# WORK ITEM
Extract, in full, the lines below, beginning at the first and ending with the line that contains "essential services (250, 1334)". Pictures do not belong in the copy.

=== Section Start ===

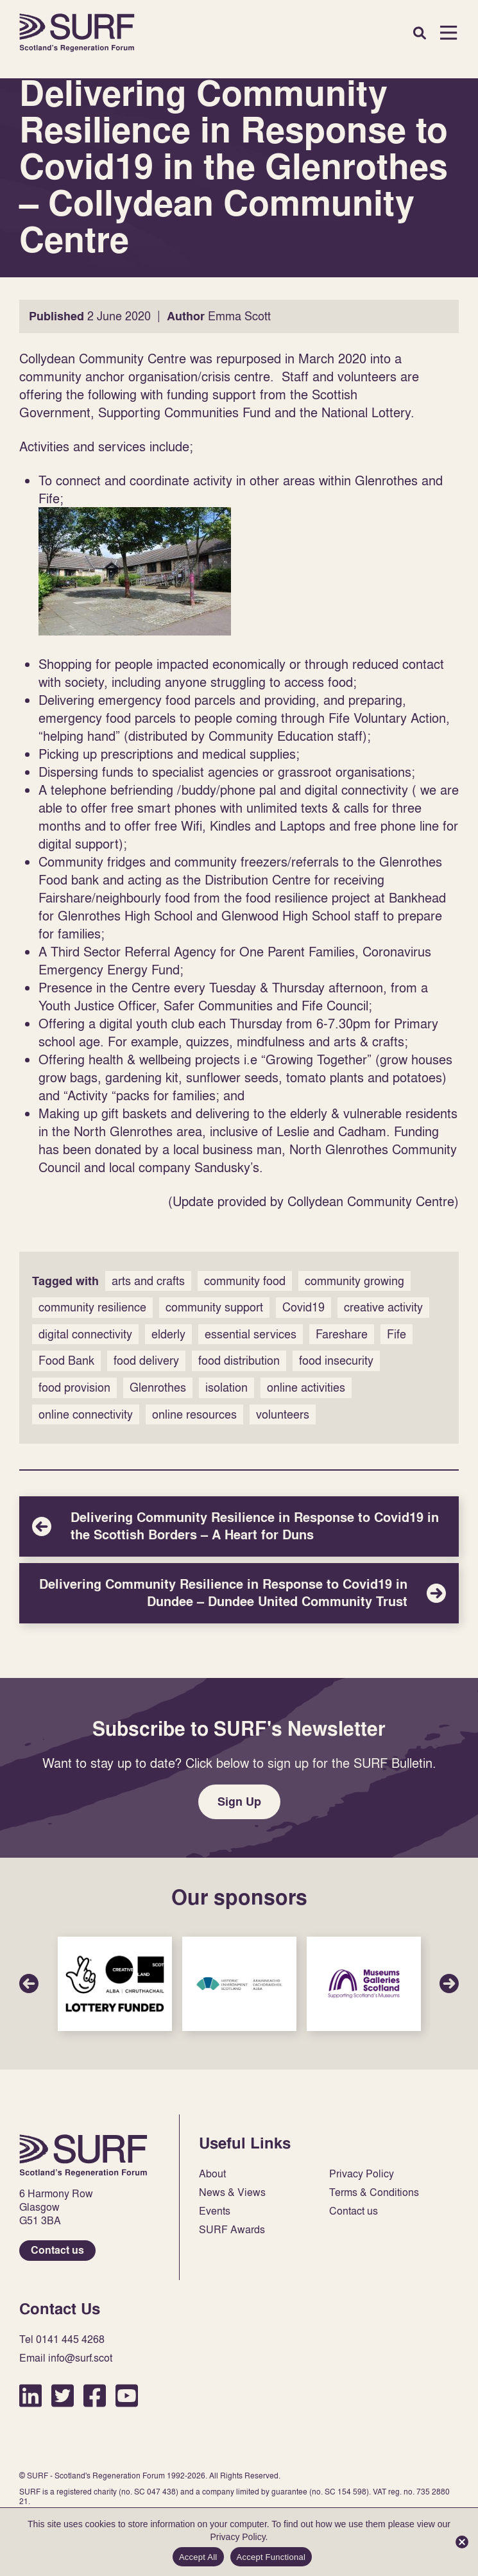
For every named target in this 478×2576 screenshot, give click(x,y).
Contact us (57, 2250)
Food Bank (66, 1361)
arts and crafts (148, 1281)
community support (214, 1307)
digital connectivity (85, 1334)
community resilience (92, 1307)
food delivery (146, 1361)
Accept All (198, 2557)
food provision (74, 1387)
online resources (194, 1414)
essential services (250, 1334)
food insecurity (336, 1361)
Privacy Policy (361, 2174)
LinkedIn (30, 2395)
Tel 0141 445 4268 (62, 2339)
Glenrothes (158, 1387)
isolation (226, 1387)
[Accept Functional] (462, 2542)
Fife (396, 1334)
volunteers (282, 1414)
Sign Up (239, 1802)
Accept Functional (271, 2557)
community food (245, 1281)
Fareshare (342, 1334)
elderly (168, 1334)
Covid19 (303, 1307)
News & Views (232, 2192)
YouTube (126, 2395)
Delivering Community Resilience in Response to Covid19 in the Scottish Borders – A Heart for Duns (239, 1526)
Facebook (94, 2395)
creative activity (383, 1307)
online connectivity (85, 1414)
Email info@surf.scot (65, 2358)
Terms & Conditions (374, 2192)
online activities (306, 1387)
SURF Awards (232, 2230)
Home (77, 33)
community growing (354, 1281)
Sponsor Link (115, 1984)
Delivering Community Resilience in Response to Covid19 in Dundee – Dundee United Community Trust (239, 1593)
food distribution (239, 1361)
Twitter (62, 2395)
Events (214, 2211)
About (212, 2174)
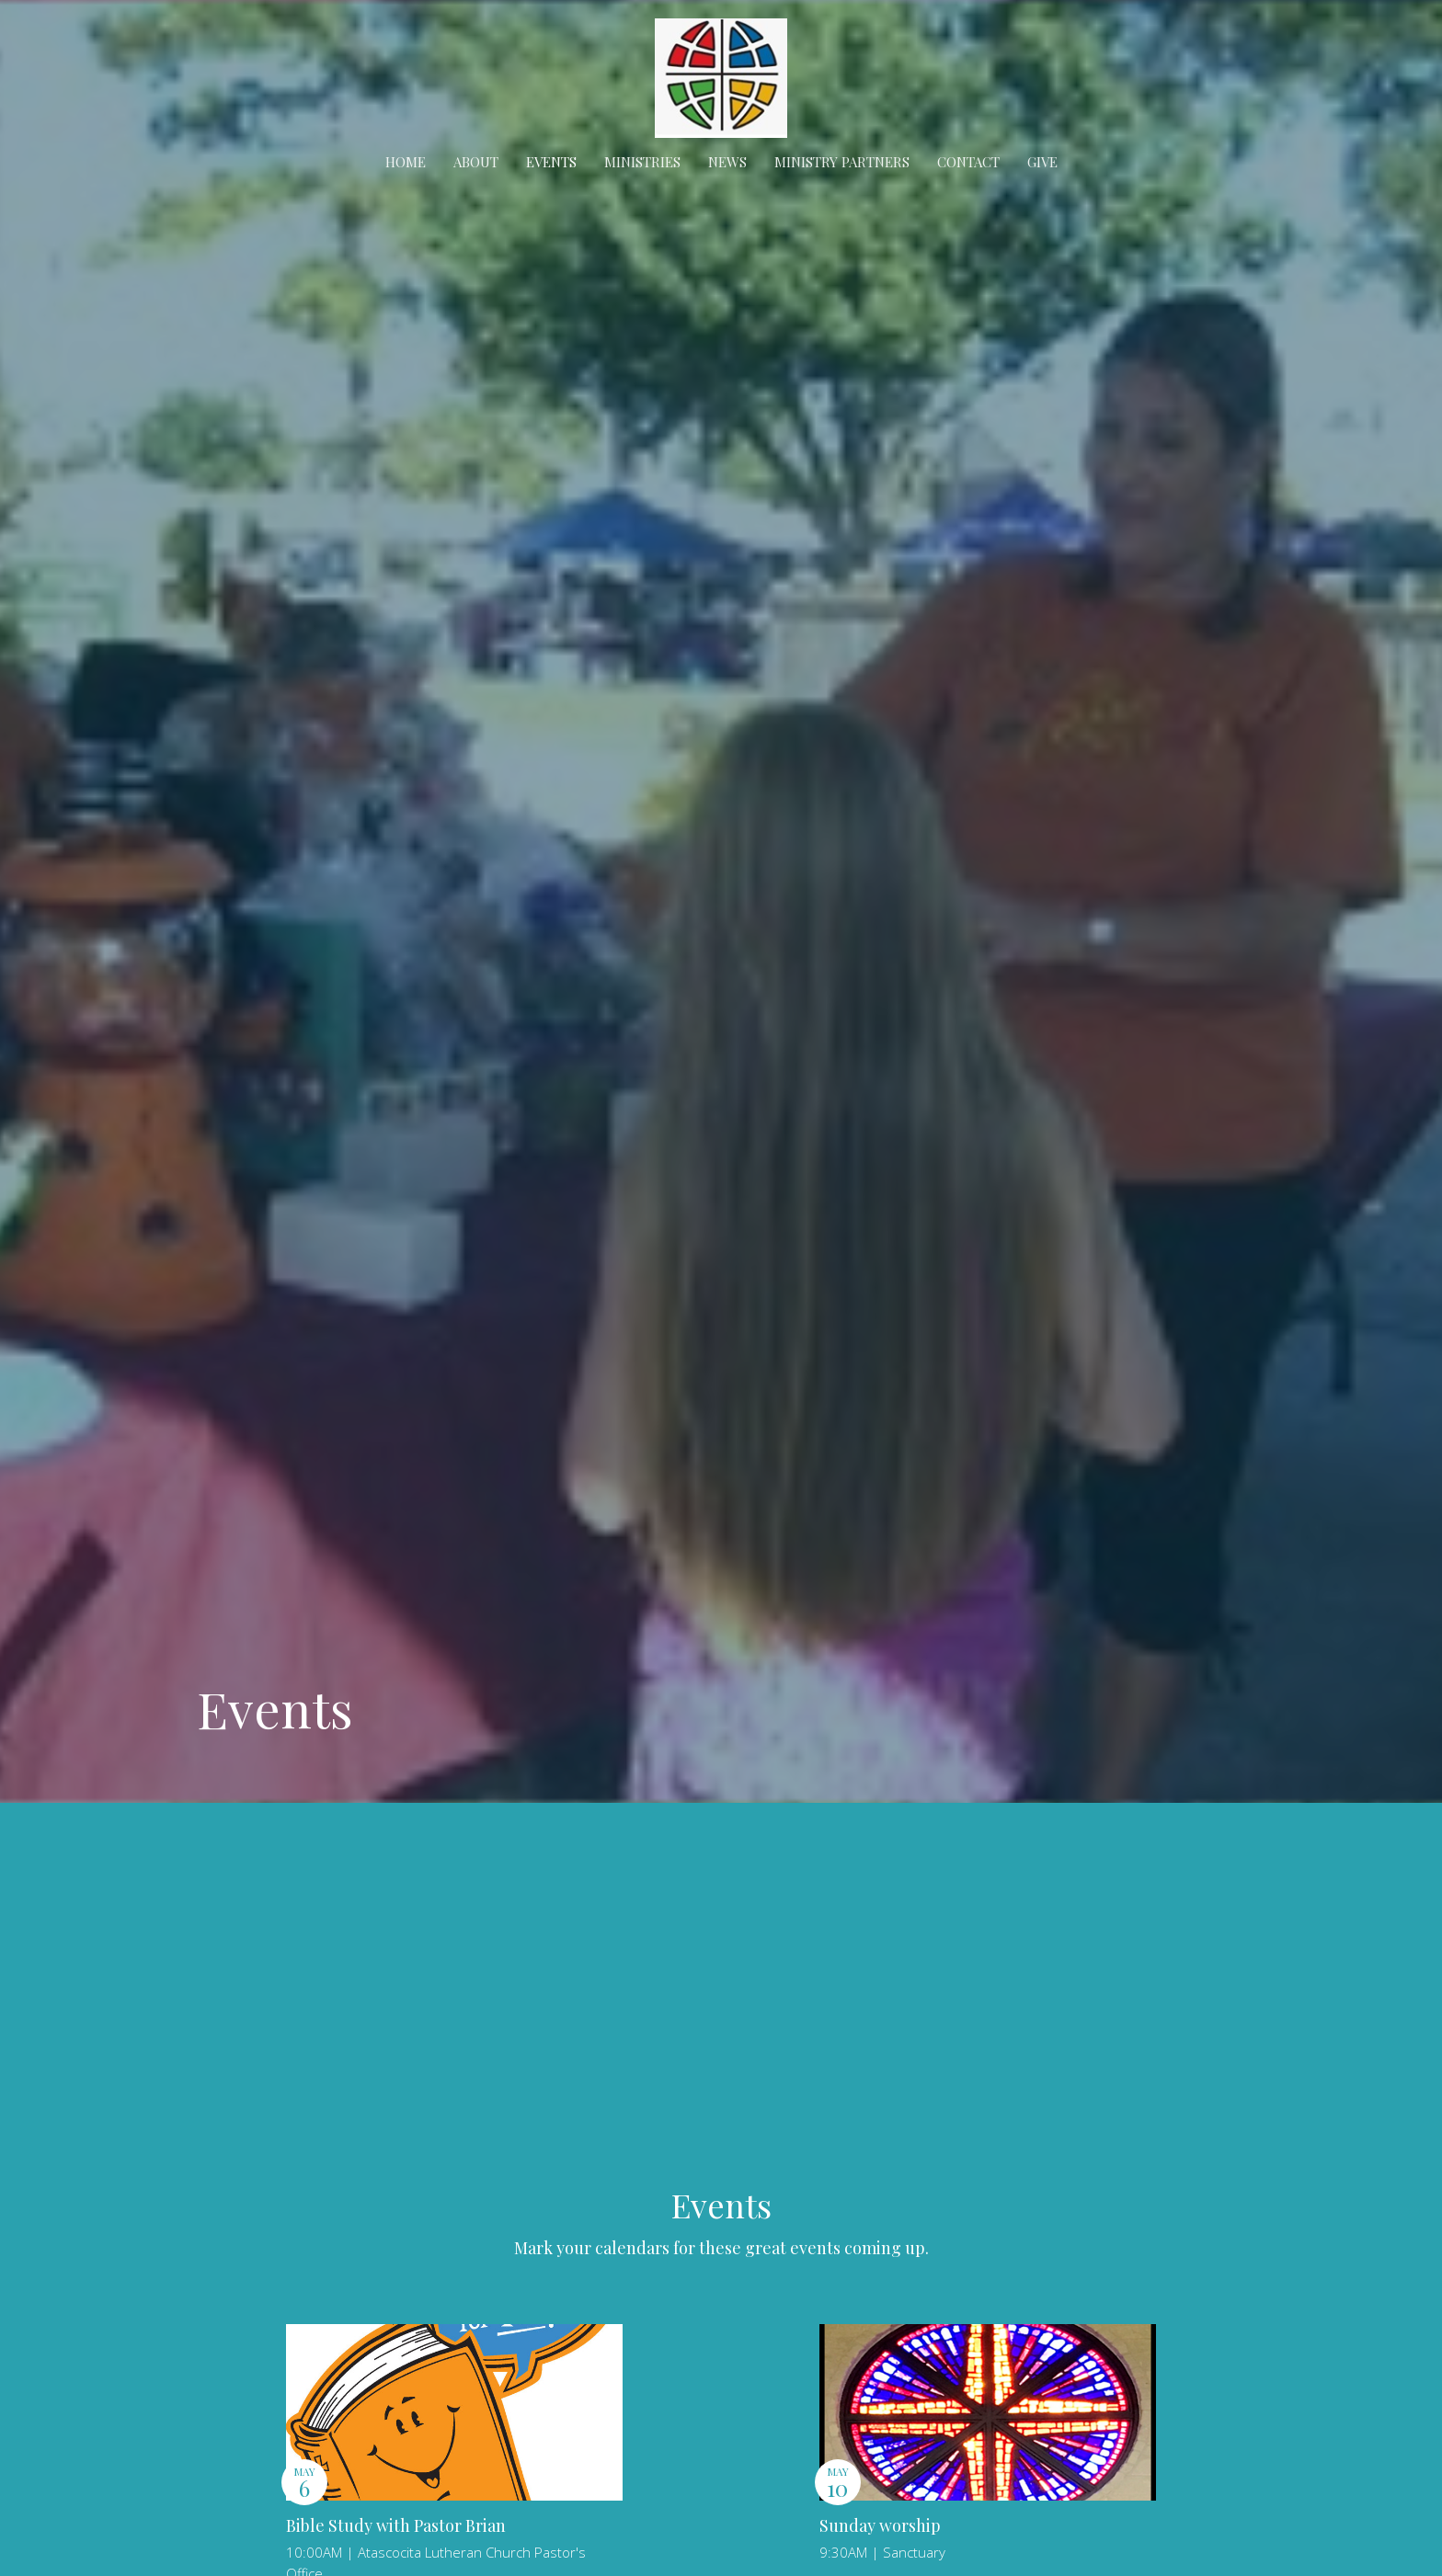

=== Section End ===

# RESULT
For every named target in this 478×2576 screenshot, give click(x,y).
Contact us (57, 2250)
Food Bank (66, 1361)
arts and crafts (148, 1281)
community support (214, 1307)
digital connectivity (85, 1334)
community resilience (92, 1307)
food delivery (146, 1361)
Accept All (198, 2557)
food provision (74, 1387)
online resources (194, 1414)
essential services (250, 1334)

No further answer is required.